Out of this almost 50 percent of the primary school students stopped schooling after primary six, although they were automatically promoted to form one. It appeared as if the problem was compounded by poor Bumiputera parents who could not afford to send their children to school.
If the situation was bad in the peninsula, it was much worse in the rural Sarawak outback where the poverty level was at least 50 percent.
“Such a situation is saddening as in this progressive age we cannot allow our children to stop schooling because of minor difficulties. I fear that if we do not take heed of this situation, Malay children will be left behind.”

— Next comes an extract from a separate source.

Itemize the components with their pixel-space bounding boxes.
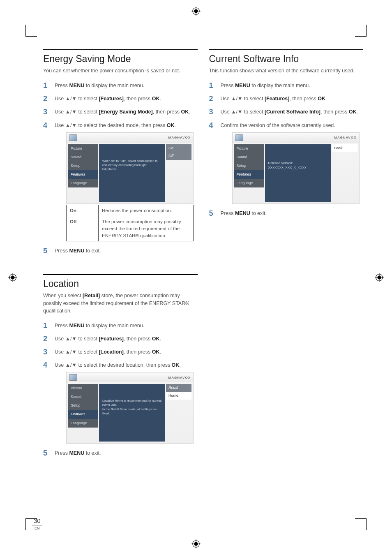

Taib said that the Bumiputeras – Malays as well as natives of Sarawak – must be bold enough to take on the challenge of changing their attitude towards modernisation. He said that instead of keeping their children in the kampungs, these rural parents must be prepared to make sacrifices to enable their children to progress.
BETTER AIR SERVICES
On air travel, Taib made it a point to suggest a merger between Malaysia Airways and Borneo Airways to ensure that Sarawak would not be cut off from the rest of the world. The aim was also to facilitate a more efficient service between Kuala Lumpur, Singapore, Kuching and Jesselton (Kota Kinabalu).
It was suggested at a discussion with the Federal Minister of Transport Dato Sardon Jubir and Malaysian Airways General Manager K.R. Hamilton in Singapore that a “blueprint for the merger” would be submitted to the Sarawak cabinet for approval.
The Sarawak Minister for Works said:
“Far from becoming less important, Sarawak will, because of its lack of a road system linking the various divisions, get a great deal of attention by our air transport organisation after the merger.
“I have confidence that the people of Sarawak will be happy to have, with the merger, new and improved internal services within the interior of Sarawak.” (Straits Times, May 10, 1964) Taib said the merger would ensure a uniform rate of fares all over Malaysia and the scheme of training would include the training of Sarawakians and Sabahans who were trying to speed up Borneonisation.
In September 1964, Taib, as deputy president of BARJASA, was one of the Sarawak representatives invited to attend the UMNO general assembly in Kuala Lumpur.
Others who were invited were Haji Suut Tahir from Barisan Pemuda Sarawak (BPS), Pesaka’s Alfred Mason and Jonathan Bangau Renang and Parti Negara’s Senator Andrew Jika Landau. SNAP, headed by Kalong Ningkan, was also invited to the meeting.
It was an all-important meeting because one of the motions was to consider changing the name of UMNO from United Malays National Organisation to United Malays and Natives Organisation.